Background
The eldest of four sons of a goldsmith in Heidelberg, Trübner was born there on 17 June 1817, and educated at the gymnasium.
The eldest of four sons of a goldsmith in Heidelberg, Trübner was born there on 17 June 1817, and educated at the gymnasium.
He was there for six years, and then had successive employment with Vandenhoeck & Ruprecht at Göttingen, Hoffmann und Campe at Hamburg, and Wilmann at Frankfurt. At Frankfurt William Longman (1813–1877) offered Trübner the post of foreign corresponding clerk in his own business, and Trübner came to London in 1843. David Nutt joined him, the business was put on a sounder footing, and the American trade developed.
In 1855 he published Bibliographical Guide to American Literature which he expanded four years later to five times its original size.
lieutenant is now available from Google Books. Trübner visited the United States and formed business connections with leading American writers and publishers.
, Trübner took on the ordinary business of a general publisher and foreign agent. Among the books he published was Erewhon (1872) by Samuel Butler, after Chapman & Hall had rejected lieutenant
Trübner studied Sanskrit under Theodor Goldstücker and Hebrew with Abraham Benisch.

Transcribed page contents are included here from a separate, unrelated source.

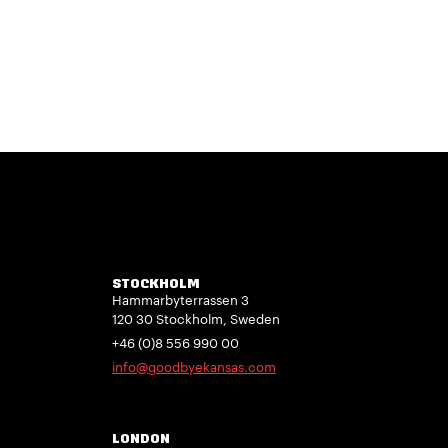
STOCKHOLM
Hammarbyterrassen 3
120 30 Stockholm, Sweden
+46 (0)8 556 990 00
info@goodbyekansas.com
LONDON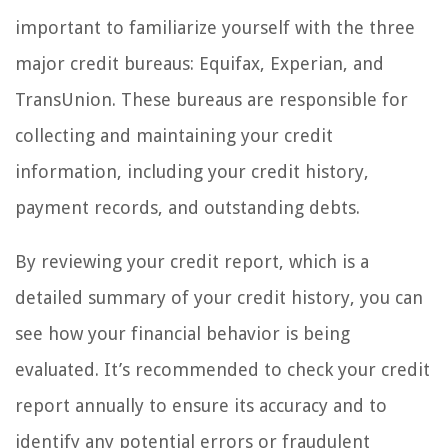
important to familiarize yourself with the three
major credit bureaus: Equifax, Experian, and
TransUnion. These bureaus are responsible for
collecting and maintaining your credit
information, including your credit history,
payment records, and outstanding debts.
By reviewing your credit report, which is a
detailed summary of your credit history, you can
see how your financial behavior is being
evaluated. It’s recommended to check your credit
report annually to ensure its accuracy and to
identify any potential errors or fraudulent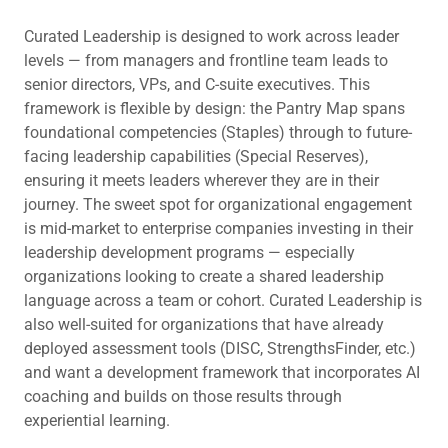
Curated Leadership is designed to work across leader
levels — from managers and frontline team leads to
senior directors, VPs, and C-suite executives. This
framework is flexible by design: the Pantry Map spans
foundational competencies (Staples) through to future-
facing leadership capabilities (Special Reserves),
ensuring it meets leaders wherever they are in their
journey. The sweet spot for organizational engagement
is mid-market to enterprise companies investing in their
leadership development programs — especially
organizations looking to create a shared leadership
language across a team or cohort. Curated Leadership is
also well-suited for organizations that have already
deployed assessment tools (DISC, StrengthsFinder, etc.)
and want a development framework that incorporates AI
coaching and builds on those results through
experiential learning.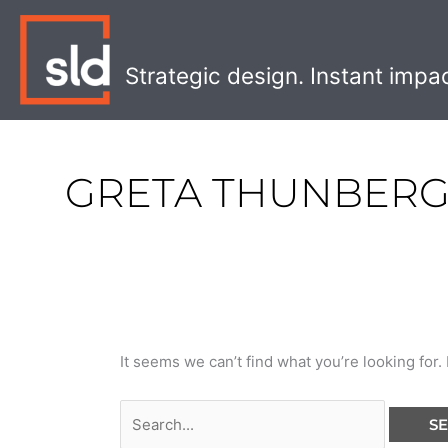
Skip
Search
to
for:
content
Strategic design. Instant impa
GRETA THUNBER
It seems we can’t find what you’re looking for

On 16 March 1865 appeared the first monthly number of Trübner"s American and Oriental Record, which kept scholars all over the world in touch. In 1878 began the issue of Trübner"s Oriental Series, a collection of works by authorities on Eastern learning, of which he lived to see nearly fifty volumes published. His British and Foreign Philosophical Library fulfilled a similar purpose for philosophy.
His interest in linguistic research led to his preparing in 1872 a Catalogue of Dictionaries and Grammars of the principal Languages and Dialects of the World, of which an enlarged edition appeared in 1882.
He also published class catalogues of languages and branches of study. He was publisher for government state papers and for learned societies, such as the Royal Asiatic Society and the Early English Text Society.
Trübner associated with Douglas Jerrold, G. H. Lewes, Hepworth Dixon, West. R. Greg, John Doran, and Bret Harte. His services to learning were recognised by foreign rulers, who bestowed on him the orders of the Crown of Prussia, Ernestine Branch of Saxony, Francis Joseph of Austria, Saint Olaf of Norway, the Lion of Zähringen, and the White Elephant of Siam.
He died at his residence, 29 Upper Hamilton Terrace, Maida Vale, on 30 March 1884, leaving one daughter.